● What the task requires
Look for "alocação de times, alinhamento" in the records below, then copy that line and every line after it, exactly and with nothing added.

[Dataset entries]
■ ■ ■

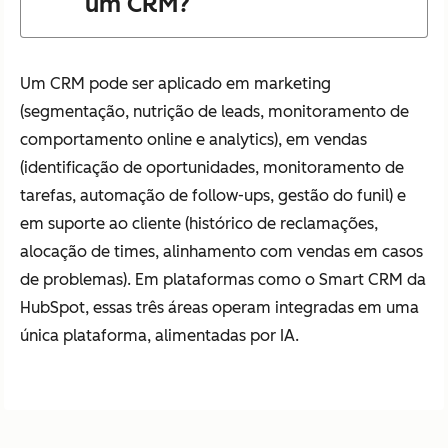
um CRM?
Um CRM pode ser aplicado em marketing
(segmentação, nutrição de leads, monitoramento de
comportamento online e analytics), em vendas
(identificação de oportunidades, monitoramento de
tarefas, automação de follow-ups, gestão do funil) e
em suporte ao cliente (histórico de reclamações,
alocação de times, alinhamento com vendas em casos
de problemas). Em plataformas como o Smart CRM da
HubSpot, essas três áreas operam integradas em uma
única plataforma, alimentadas por IA.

■ ■ ■

● Completed exercise
alocação de times, alinhamento com vendas em casos
de problemas). Em plataformas como o Smart CRM da
HubSpot, essas três áreas operam integradas em uma
única plataforma, alimentadas por IA.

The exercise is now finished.